- _Your assignment_
Omit the pictures, but give back every entry below exactly as written.

- _Data supplied_
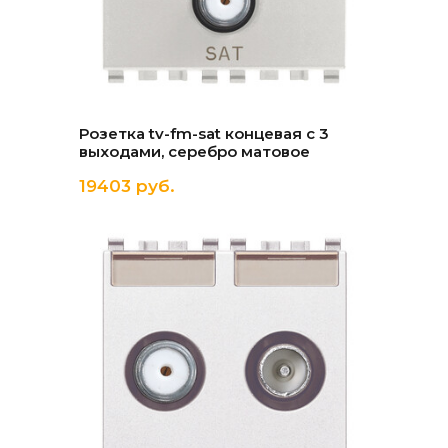
Розетка tv-fm-sat концевая с 3
выходами, серебро матовое
19403 руб.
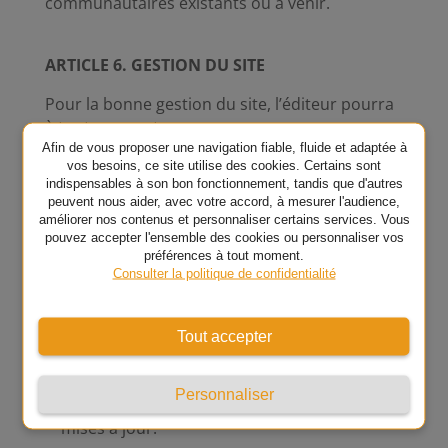
communautaires existants ou à venir.
ARTICLE 6. GESTION DU SITE
Pour la bonne gestion du site, l’éditeur pourra
à tout moment :
Afin de vous proposer une navigation fiable, fluide et adaptée à
Suspendre, interrompre ou limiter l’accès à
vos besoins, ce site utilise des cookies. Certains sont
indispensables à son bon fonctionnement, tandis que d'autres
tout ou partie du site, réserver l’accès au
peuvent nous aider, avec votre accord, à mesurer l'audience,
site, ou à certaines parties du site, à une
améliorer nos contenus et personnaliser certains services. Vous
pouvez accepter l'ensemble des cookies ou personnaliser vos
catégorie déterminée d’internaute ;
préférences à tout moment.
Supprimer toute information pouvant en
Consulter la politique de confidentialité
perturber le fonctionnement ou entrant en
contravention avec les lois nationales ou
Tout accepter
internationales, ou avec les règles de la
Nétiquette ;
Personnaliser
Suspendre le site afin de procéder à des
mises à jour.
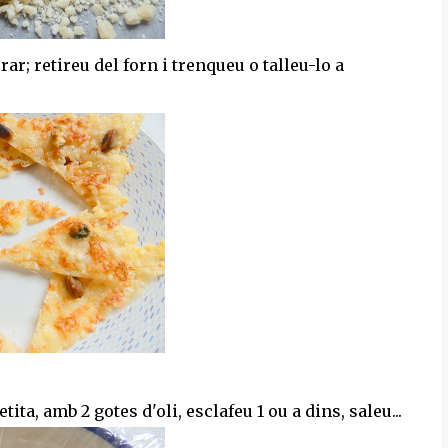
r; retireu del forn i trenqueu o talleu-lo a
ta, amb 2 gotes d'oli, esclafeu 1 ou a dins, saleu...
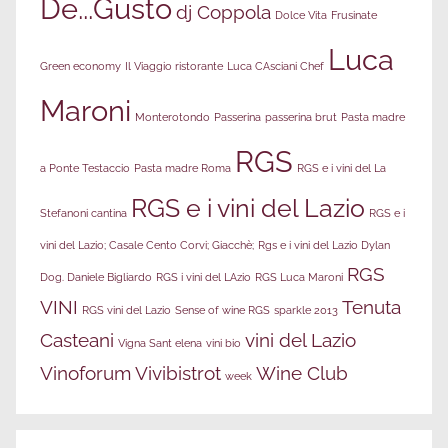
De...Gusto
dj Coppola
Dolce Vita
Frusinate
Luca
Green economy
Il Viaggio ristorante
Luca CAsciani Chef
Maroni
Monterotondo
Passerina
passerina brut
Pasta madre
RGS
a Ponte Testaccio
Pasta madre Roma
RGS e i vini del La
RGS e i vini del Lazio
Stefanoni cantina
RGS e i
vini del Lazio; Casale Cento Corvi; Giacchè;
Rgs e i vini del Lazio Dylan
RGS
Dog. Daniele Bigliardo
RGS i vini del LAzio
RGS Luca Maroni
VINI
Tenuta
RGS vini del Lazio
Sense of wine RGS
sparkle 2013
Casteani
vini del Lazio
Vigna Sant elena
vini bio
Vinoforum
Vivibistrot
Wine Club
week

- _Answer section_
Розетка tv-fm-sat концевая с 3
выходами, серебро матовое
19403 руб.
communautaires existants ou à venir.
ARTICLE 6. GESTION DU SITE
Pour la bonne gestion du site, l’éditeur pourra
à tout moment :
Afin de vous proposer une navigation fiable, fluide et adaptée à
Suspendre, interrompre ou limiter l’accès à
vos besoins, ce site utilise des cookies. Certains sont
indispensables à son bon fonctionnement, tandis que d'autres
tout ou partie du site, réserver l’accès au
peuvent nous aider, avec votre accord, à mesurer l'audience,
site, ou à certaines parties du site, à une
améliorer nos contenus et personnaliser certains services. Vous
pouvez accepter l'ensemble des cookies ou personnaliser vos
catégorie déterminée d’internaute ;
préférences à tout moment.
Supprimer toute information pouvant en
Consulter la politique de confidentialité
perturber le fonctionnement ou entrant en
contravention avec les lois nationales ou
Tout accepter
internationales, ou avec les règles de la
Nétiquette ;
Personnaliser
Suspendre le site afin de procéder à des
mises à jour.
r; retireu del forn i trenqueu o talleu-lo a
ta, amb 2 gotes d'oli, esclafeu 1 ou a dins, saleu...
De...Gusto
dj Coppola
Dolce Vita
Frusinate
Luca
Green economy
Il Viaggio ristorante
Luca CAsciani Chef
Maroni
Monterotondo
Passerina
passerina brut
Pasta madre
RGS
a Ponte Testaccio
Pasta madre Roma
RGS e i vini del La
RGS e i vini del Lazio
Stefanoni cantina
RGS e i
vini del Lazio; Casale Cento Corvi; Giacchè;
Rgs e i vini del Lazio Dylan
RGS
Dog. Daniele Bigliardo
RGS i vini del LAzio
RGS Luca Maroni
VINI
Tenuta
RGS vini del Lazio
Sense of wine RGS
sparkle 2013
Casteani
vini del Lazio
Vigna Sant elena
vini bio
Vinoforum
Vivibistrot
Wine Club
week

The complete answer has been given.